At one point, I decided to do some outside research and think about what might be going on neurologically and if there was anything more that could be done in sessions to reduce this behavior. In reading, I was surprised to come back full circle to my training from the psychosis lab, where part of what we studied was a symptom called “thought disorder.”

Thought disorder, one of the primary symptoms of schizophrenia, is a disturbance in cognition that manifests itself in aberrant organization and expression of thought—for example, disorganized speech characterized by incoherence, distractibility, or derailment. It can also be a feature of other disorders, including autism.

I had read about disorganized speech before in medical records, but was I running into it now in practice?

My supervisor and I didn’t talk much about the client’s disorganization and what it might mean in combination with their other new behaviors. They knew about the client’s symptoms and had designated steps to address them. Furthermore, being subject matter experts on autism and one particular skills-based therapy, I am not sure our clinical team would have thought to relate thought disorder to psychosis or consider what might portend for the client’s future.

One night I did text a friend who works as a child psychologist and ask what he would make of this type of “word salad.” He considered my (vague, non-identifying) descriptions of the child’s behavior, threw out a few possibilities, and asked why I thought about childhood-onset schizophrenia.

“Diagnose what’s in front of you” were his final words of wisdom. Don’t worry about what might happen in the future.

“Tell that to the entire field of psychiatric genetics,” I answered in jest.

Why did it matter to me what was coming down the line for this child?

There were several possible reasons.
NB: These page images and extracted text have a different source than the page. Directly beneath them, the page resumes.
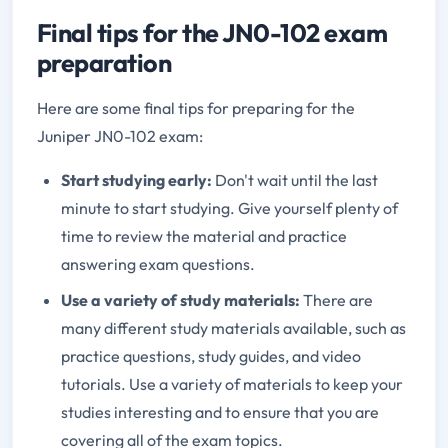
Final tips for the JN0-102 exam
preparation
Here are some final tips for preparing for the
Juniper JN0-102 exam:
Start studying early:
Don't wait until the last
minute to start studying. Give yourself plenty of
time to review the material and practice
answering exam questions.
Use a variety of study materials:
There are
many different study materials available, such as
practice questions, study guides, and video
tutorials. Use a variety of materials to keep your
studies interesting and to ensure that you are
covering all of the exam topics.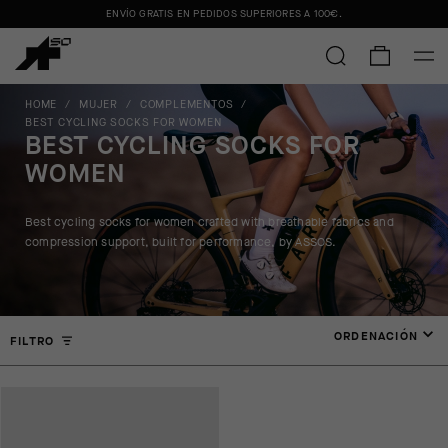
ENVÍO GRATIS EN PEDIDOS SUPERIORES A
100€
.
HOME
/
MUJER
/
COMPLEMENTOS
/
BEST CYCLING SOCKS FOR WOMEN
BEST CYCLING SOCKS FOR
WOMEN
Best cycling socks for women crafted with breathable fabrics and
compression support, built for performance, by ASSOS.
ORDENACIÓN
FILTRO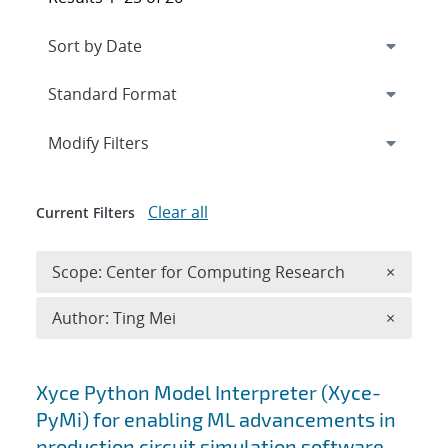
Expand
section
Modify Filters
Clear all
Current Filters
Remove 
Scope: Center for Computing Research
×
Remove A
Author: Ting Mei
×
Search results
Xyce Python Model Interpreter (Xyce-
PyMi) for enabling ML advancements in
production circuit simulation software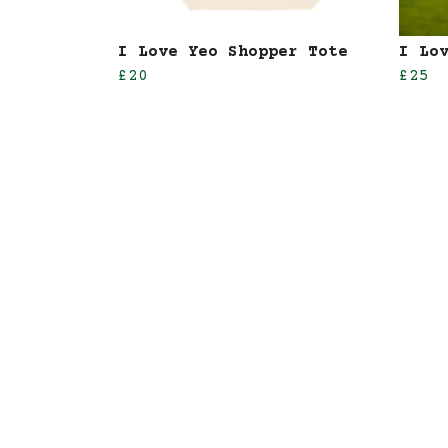
I Love Yeo Shopper Tote
I Lo
£20
£25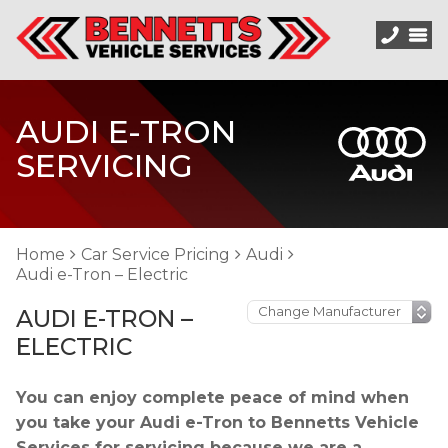
AUDI E-TRON
SERVICING
Home
Car Service Pricing
Audi
Audi e-Tron – Electric
AUDI E-TRON –
ELECTRIC
You can enjoy complete peace of mind when
you take your Audi e-Tron to Bennetts Vehicle
Services for servicing because we are a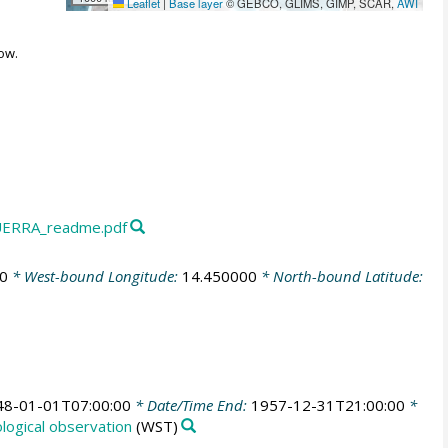
Leaflet
|
Base layer
© GEBCO, GLIMS, GIMP, SCAR,
AWI
ow.
ERRA_readme.pdf
0
* West-bound Longitude:
14.450000
* North-bound Latitude:
48-01-01T07:00:00
* Date/Time End:
1957-12-31T21:00:00
*
ogical observation
(WST)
One, it would be helpful to know if there might be a limit to the usefulness of ABA for this child, without additional interventions. Granted, as a therapist with limited authority, there wouldn’t be much that I could do with that knowledge.
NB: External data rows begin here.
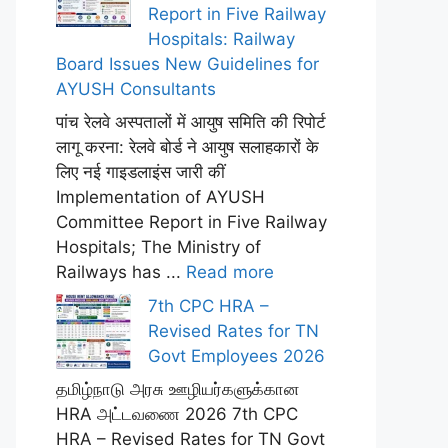
Report in Five Railway
Hospitals: Railway
Board Issues New Guidelines for
AYUSH Consultants
पांच रेलवे अस्पतालों में आयुष समिति की रिपोर्ट
लागू करना: रेलवे बोर्ड ने आयुष सलाहकारों के
लिए नई गाइडलाइंस जारी कीं
Implementation of AYUSH
Committee Report in Five Railway
Hospitals; The Ministry of
Railways has ...
Read more
7th CPC HRA –
Revised Rates for TN
Govt Employees 2026
தமிழ்நாடு அரசு ஊழியர்களுக்கான
HRA அட்டவணை 2026 7th CPC
HRA – Revised Rates for TN Govt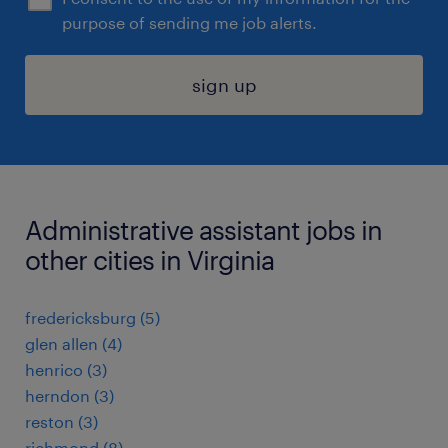
purpose of sending me job alerts.
sign up
Administrative assistant jobs in
other cities in Virginia
fredericksburg (5)
glen allen (4)
henrico (3)
herndon (3)
reston (3)
richmond (8)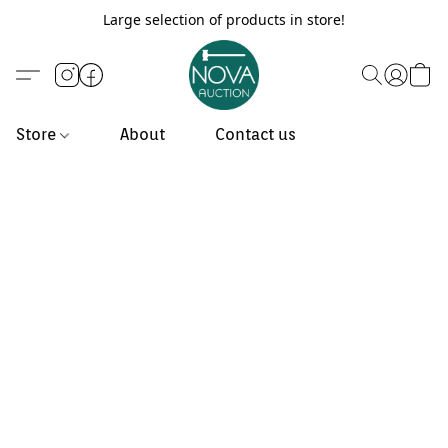
Large selection of products in store!
Store
About
Contact us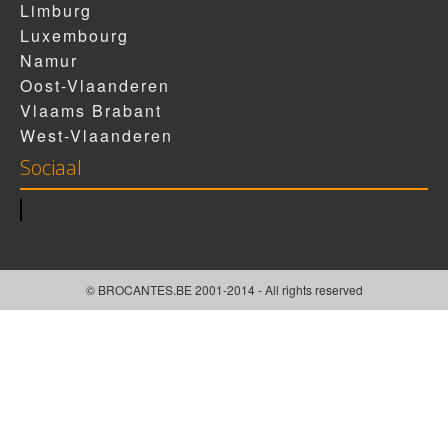
Limburg
Luxembourg
Namur
Oost-Vlaanderen
Vlaams Brabant
West-Vlaanderen
Sociaal
© BROCANTES.BE 2001-2014 - All rights reserved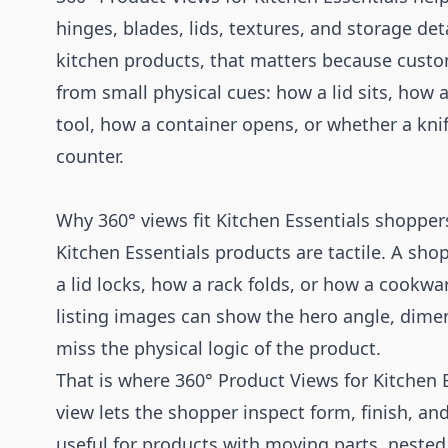
hinges, blades, lids, textures, and storage det
kitchen products, that matters because custo
from small physical cues: how a lid sits, how 
tool, how a container opens, or whether a knif
counter.
Why 360° views fit Kitchen Essentials shopper
Kitchen Essentials products are tactile. A sh
a lid locks, how a rack folds, or how a cookwar
listing images can show the hero angle, dimens
miss the physical logic of the product.
That is where 360° Product Views for Kitchen E
view lets the shopper inspect form, finish, and
useful for products with moving parts, neste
Another reason: early intervention is widely thought to be helpful in psychotic disorders, given an association between untreated illness duration and patient outcomes.

With that in mind, my quip about psychiatric genetics contained an element of truth: Particularly in my geographic corner of the research world, there has been a documented interest in developing genetic tests for schizophrenia to predict risk and allow for faster diagnosis and earlier intervention. The underlying belief seems that catching and treating this type of disorder early will be beneficial to patients in the long run.

At some point, I must have internalized this view.

Eventually, in the context of the COVID-19 pandemic and its onerous restrictions, my time working with this particular child ended. Shortly before I left, the child’s parent mentioned that they were thinking of bringing them back to a developmental pediatrician to check-in. I breathed a sigh of relief. It would not have been my place to suggest doing so, but I was glad that it would be done and that someone in a position to make new diagnoses and suggest other forms of treatment might be stepping in.

I wonder how everything will turn out for this child—whether there might eventually be another diagnosis, or whether this will end up having been a brief developmental phase for a bright, creative, strong-willed, neurodiverse adolescent. But I expect never to know, and that’s just how this works. Our time together ended, and now it’s up to different providers and pieces of the health care system to pick up where I left off. I can only hope that the hand-off leaves my client in good care.

The author is an anonymous therapist.